Ich verstehe nicht, warum im dritten Teil der Zauber zur Identifizierung von Gegenständen fehlt. Man findet eine Truhe, zieht einen unbekannten Gegenstand heraus – und sofort weiß man alles über seine Eigenschaften? Im ersten Teil kann das sehr teuer werden: Schriftrollen und Tränke stellen sich als ganz was anderes heraus; ein nicht identifizierter Gegenstand bringt den NPCs zur Attacke (mit dem Fluch kann man nur in einem Tempel umgehen, aber wie dorthin gelangen, wenn Minsk voll auf jeden mit seinem Zweihand-Schwert losgeht?!); ein sehr schöner Gürtel führte beim Tragen ohne Identifizierung zu lustigen Folgen: Der Tragende wechselte das Geschlecht!
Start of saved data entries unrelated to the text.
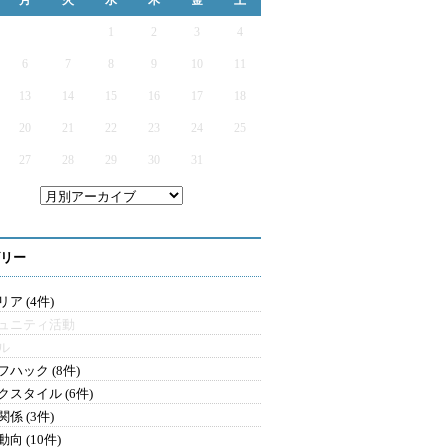
月
火
水
木
金
土
1
2
3
4
6
7
8
9
10
11
13
14
15
16
17
18
20
21
22
23
24
25
27
28
29
30
31
リー
ア (4件)
ュニティ活動
ル
フハック (8件)
クスタイル (6件)
係 (3件)
向 (10件)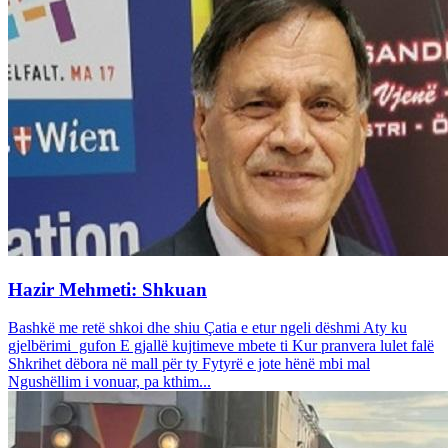
Hazir Mehmeti: Shkuan
Bashkë me retë shkoi dhe shiu Çatia e etur ngeli dëshmi Aty ku
gjelbërimi gufon E gjallë kujtimeve mbete ti Kur pranvera lulet falë
Shkrihet dëbora në mall për ty Fytyrë e jote hënë mbi mal
Ngushëllim i vonuar, pa kthim...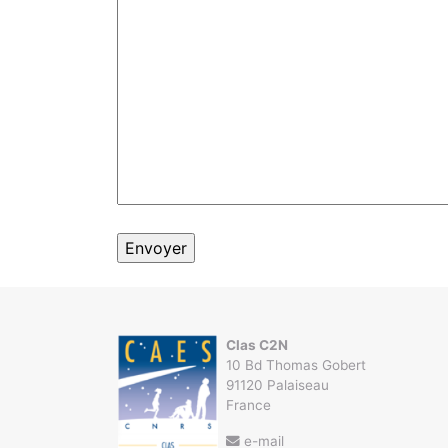
Clas C2N
10 Bd Thomas Gobert
91120 Palaiseau
France
e-mail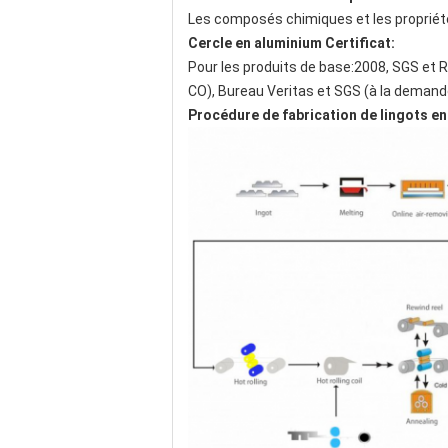
Les composés chimiques et les propriét
Cercle en aluminium Certificat:
Pour les produits de base:2008, SGS et RO
CO), Bureau Veritas et SGS (à la demande d
Procédure de fabrication de lingots en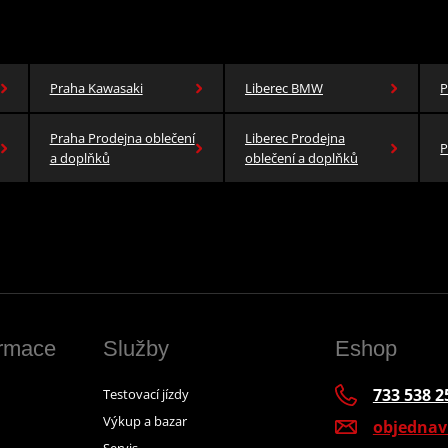
Praha Kawasaki
Liberec BMW
P
Praha Prodejna oblečení
Liberec Prodejna
P
a doplňků
oblečení a doplňků
ormace
Služby
Eshop
733 538 2
Testovací jízdy
Výkup a bazar
objedna
Servis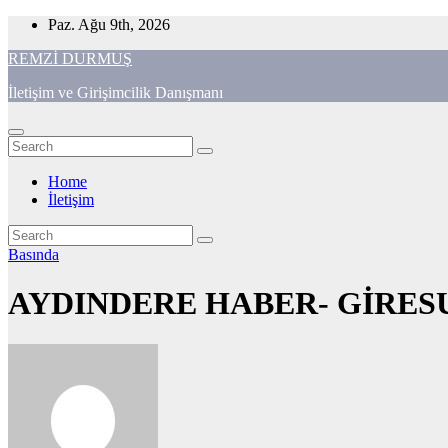
Skip
Paz. Ağu 9th, 2026
to
REMZİ DURMUŞ
content
İletişim ve Girişimcilik Danışmanı
Home
İletişim
Basında
AYDINDERE HABER- GİRES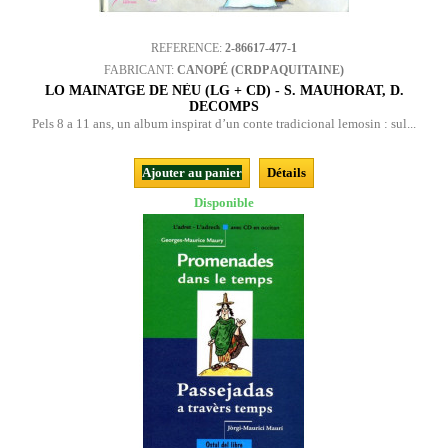
REFERENCE:
2-86617-477-1
FABRICANT:
CANOPÉ (CRDP AQUITAINE)
LO MAINATGE DE NÈU (LG + CD) - S. MAUHORAT, D.
DECOMPS
Pels 8 a 11 ans, un album inspirat d’un conte tradicional lemosin : sul...
Ajouter au panier
Détails
Disponible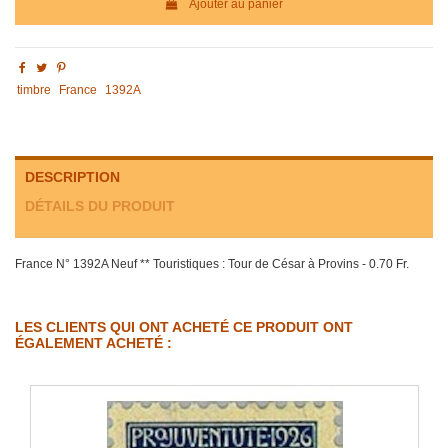
Ajouter au panier
timbre
France
1392A
DESCRIPTION
DÉTAILS DU PRODUIT
France N° 1392A Neuf ** Touristiques : Tour de César à Provins - 0.70 Fr.
LES CLIENTS QUI ONT ACHETÉ CE PRODUIT ONT
ÉGALEMENT ACHETÉ :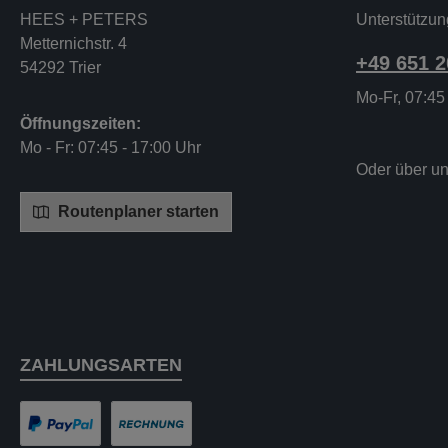
HEES + PETERS
Unterstützun
Metternichstr. 4
+49 651 
54292 Trier
Mo-Fr, 07:45
Öffnungszeiten:
Mo - Fr: 07:45 - 17:00 Uhr
Oder über u
Routenplaner starten
ZAHLUNGSARTEN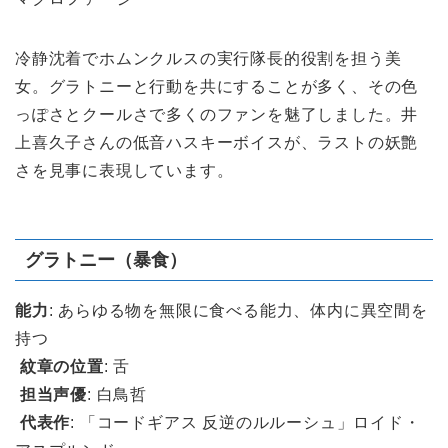
冷静沈着でホムンクルスの実行隊長的役割を担う美
女。グラトニーと行動を共にすることが多く、その色
っぽさとクールさで多くのファンを魅了しました。井
上喜久子さんの低音ハスキーボイスが、ラストの妖艶
さを見事に表現しています。
グラトニー（暴食）
能力
: あらゆる物を無限に食べる能力、体内に異空間を
持つ
紋章の位置
: 舌
担当声優
: 白鳥哲
代表作
: 「コードギアス 反逆のルルーシュ」ロイド・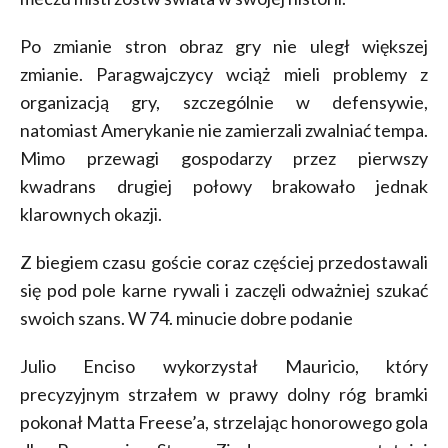
Po zmianie stron obraz gry nie uległ większej
zmianie. Paragwajczycy wciąż mieli problemy z
organizacją gry, szczególnie w defensywie,
natomiast Amerykanie nie zamierzali zwalniać tempa.
Mimo przewagi gospodarzy przez pierwszy
kwadrans drugiej połowy brakowało jednak
klarownych okazji.
Z biegiem czasu goście coraz częściej przedostawali
się pod pole karne rywali i zaczęli odważniej szukać
swoich szans. W 74. minucie dobre podanie
Julio Enciso wykorzystał Mauricio, który
precyzyjnym strzałem w prawy dolny róg bramki
pokonał Matta Freese’a, strzelając honorowego gola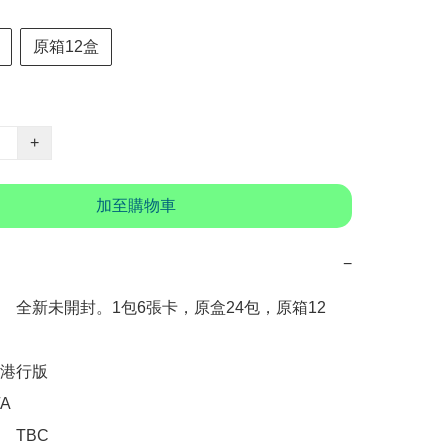
原箱12盒
+
加至購物車
−
　全新未開封。1包6張卡，原盒24包，原箱12
港行版



TBC
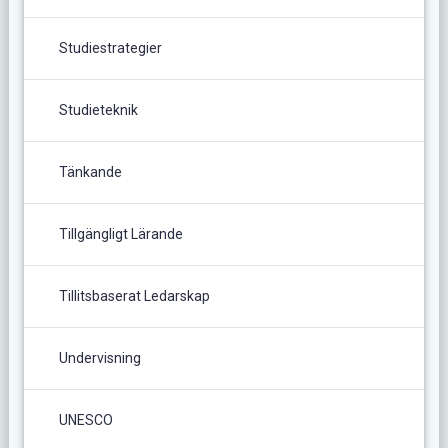
Studiestrategier
Studieteknik
Tänkande
Tillgängligt Lärande
Tillitsbaserat Ledarskap
Undervisning
UNESCO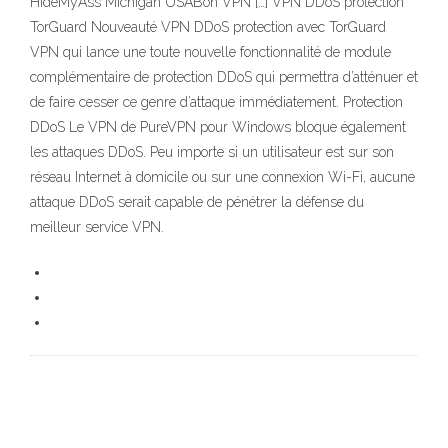
HideMyAss Michigan USABon VPN […] VPN DDoS protection
TorGuard Nouveauté VPN DDoS protection avec TorGuard
VPN qui lance une toute nouvelle fonctionnalité de module
complémentaire de protection DDoS qui permettra d’atténuer et
de faire cesser ce genre d’attaque immédiatement. Protection
DDoS Le VPN de PureVPN pour Windows bloque également
les attaques DDoS. Peu importe si un utilisateur est sur son
réseau Internet à domicile ou sur une connexion Wi-Fi, aucune
attaque DDoS serait capable de pénétrer la défense du
meilleur service VPN.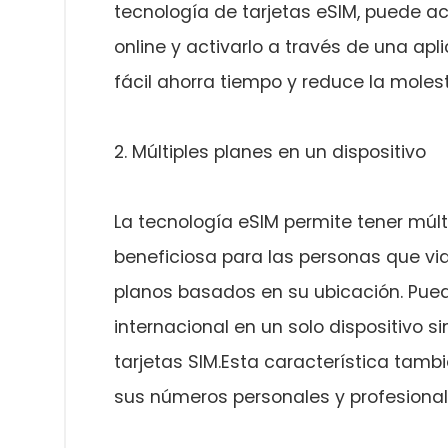
tecnología de tarjetas eSIM, puede a
online y activarlo a través de una ap
fácil ahorra tiempo y reduce la molest
2. Múltiples planes en un dispositivo
La tecnología eSIM permite tener múlti
beneficiosa para las personas que vi
planos basados en su ubicación. Puede
internacional en un solo dispositivo s
tarjetas SIM.Esta característica tamb
sus números personales y profesiona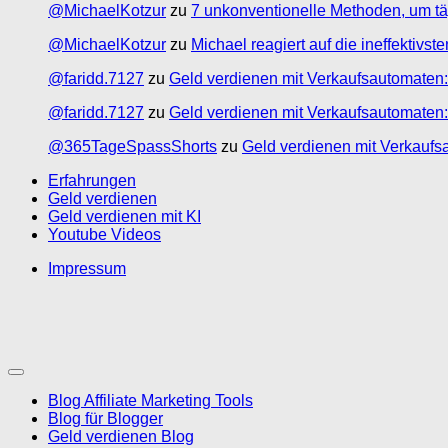
@MichaelKotzur
zu
7 unkonventionelle Methoden, um tä
@MichaelKotzur
zu
Michael reagiert auf die ineffektivs
@faridd.7127
zu
Geld verdienen mit Verkaufsautomaten:
@faridd.7127
zu
Geld verdienen mit Verkaufsautomaten:
@365TageSpassShorts
zu
Geld verdienen mit Verkaufs
Erfahrungen
Geld verdienen
Geld verdienen mit KI
Youtube Videos
Impressum
Blog Affiliate Marketing Tools
Blog für Blogger
Geld verdienen Blog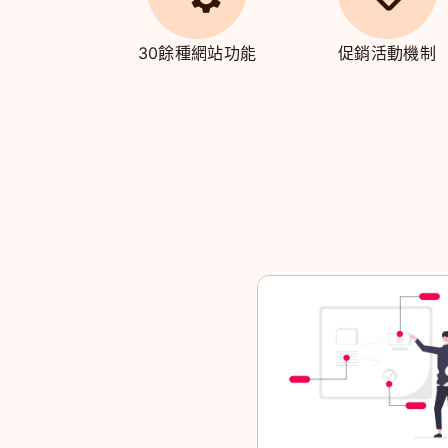
30餘種網站功能
促銷活動機制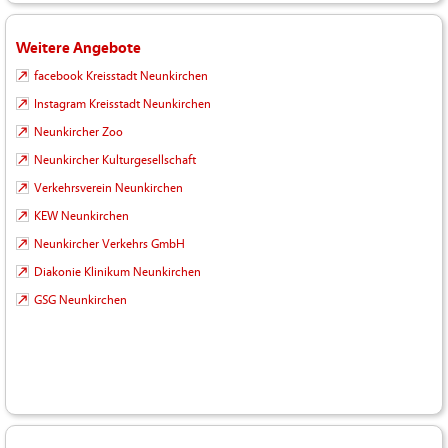
Weitere Angebote
facebook Kreisstadt Neunkirchen
Instagram Kreisstadt Neunkirchen
Neunkircher Zoo
Neunkircher Kulturgesellschaft
Verkehrsverein Neunkirchen
KEW Neunkirchen
Neunkircher Verkehrs GmbH
Diakonie Klinikum Neunkirchen
GSG Neunkirchen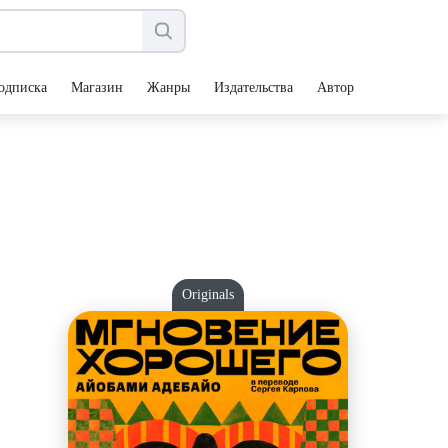
одписка
Магазин
Жанры
Издательства
Авторы
Originals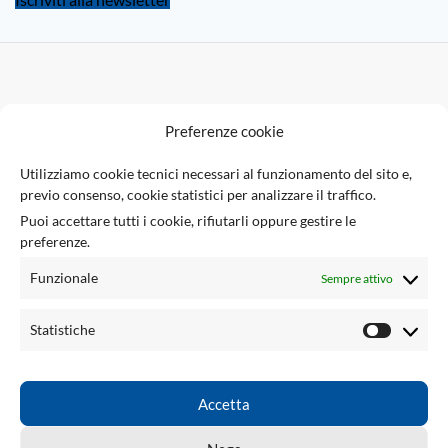
F
Preferenze cookie
U
Utilizziamo cookie tecnici necessari al funzionamento del sito e,
previo consenso, cookie statistici per analizzare il traffico.
Via Giuseppe Ungaretti 10
Puoi accettare tutti i cookie, rifiutarli oppure gestire le
73010 Sogliano Cavour (LE), Italia
preferenze.
(+39) 0836 543301
info@tsecengineering.com
Funzionale
Sempre attivo
P.IVA / VAT ID: IT04423470758
LINK UTILI
Statistiche
ACCOUNT
LINKED
Accetta
TSEC ENGINEERING
2026 CREATED BY
tsecengineering.com
. Professional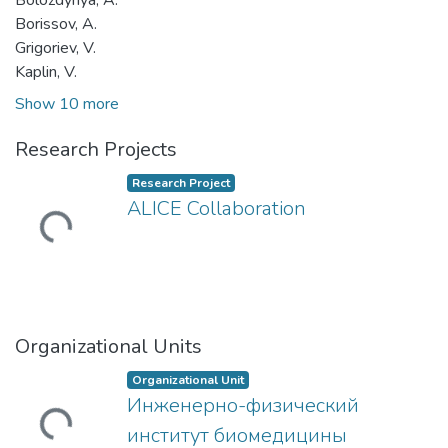
Bolozdynya, A.
Borissov, A.
Grigoriev, V.
Kaplin, V.
Show 10 more
Research Projects
Research Project
ALICE Collaboration
Loading...
Organizational Units
Organizational Unit
Инженерно-физический
Loading...
институт биомедицины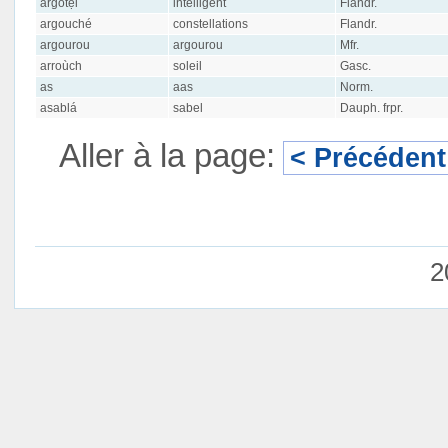
argotẹi
intelligent
Flandr.
argouché
constellations
Flandr.
argourou
argourou
Mfr.
arroùch
soleil
Gasc.
as
aas
Norm.
asablá
sabel
Dauph. frpr.
Aller à la page:
< Précédent
2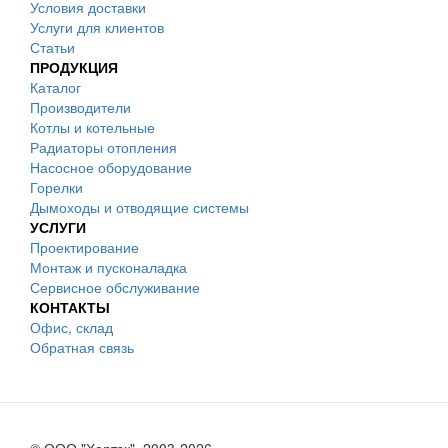
Условия доставки
Услуги для клиентов
Статьи
ПРОДУКЦИЯ
Каталог
Производители
Котлы и котельные
Радиаторы отопления
Насосное оборудование
Горелки
Дымоходы и отводящие системы
УСЛУГИ
Проектирование
Монтаж и пусконаладка
Сервисное обслуживание
КОНТАКТЫ
Офис, склад
Обратная связь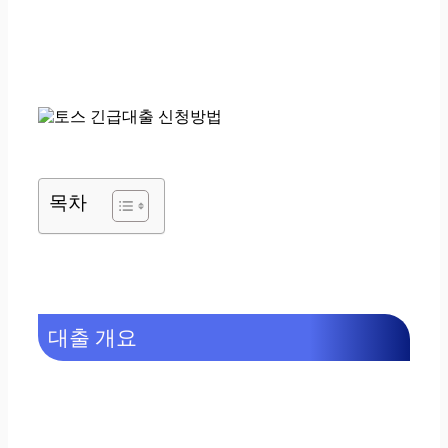
목차
대출 개요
Übrigens, ein junger Magier des ersten Teils erhielt bereits zwei bis drei Zaubersprüche, alle anderen musste er finden oder kaufen und lernen – ohne Garantie auf Erfolg! Und lesen konnten magische Schriftrollen, die angreifende Zauber beinhalten, nur er und der Barde; andere begnügen sich mit seltenen defensiven Schriftrollen.

Der Magier des dritten Teils hat keine Stäbe, aber er sucht nicht mehr nach und lernt keine Zauber, sondern erfährt bei jedem Aufstieg im Level von neuen. Und was für Zauber das sind! „Sanftes Fallen“, „Verbesserter Sprung“, „Eisige Sturm“, „Höchste Unsichtbarkeit“ (das mag der Schurke einfach!), „Telekinese“, „Unverletzlichkeitsfeld“, „Desintegration“. Darüber hinaus können alle magischen Schriftrollen von jedermann gelesen werden – ein gewisser Vorteil des dritten Teils des Spiels.

Insgesamt reicht dem Magier des ersten Teils das, was er hat, aber er und seine Begleiter blicken mit unüberhörbarem Neid auf den Reichtum der Magie des dritten Teils.

Magie: eins-null für den dritten Teil von „[Baldur’s Gate](/games?search=Baldur’s Gate)“.

AUSRÜSTUNG UND WAFFEN

Die Ausrüstung der Helden des ersten Teils ist nicht so vielfältig wie die Ausrüstung des dritten, aber sie ist weitaus praktischer und sorgt nicht für viele Kopfschmerzen darüber, „was besser genommen werden soll“? Die Gegenstände sind selten, teuer, und ihre Verwendung ist auf die Klassen beschränkt.

Das ist... interessant?

In der Tat, ein reiner Druide des ersten Teils kann einfach nicht stärker als mit einer Lederrüstung (oder einer Rüstung aus Ankhgeigerpanzer – einem natürlichen Material!) keine tragen, und ein Magier kann nichts schwerer als den Mantel tragen: das Spiel erlaubt nicht, dies zu tun. Das gleiche gilt für Waffen: man kann einem Schurken kein Zweihand-Schwert geben, und einem Kleriker – eine Axt. Im dritten Teil kann jeder alles tragen, und man muss darauf achten, wie sich die Ausrüstung auf die Attribute und Fähigkeiten auswirkt.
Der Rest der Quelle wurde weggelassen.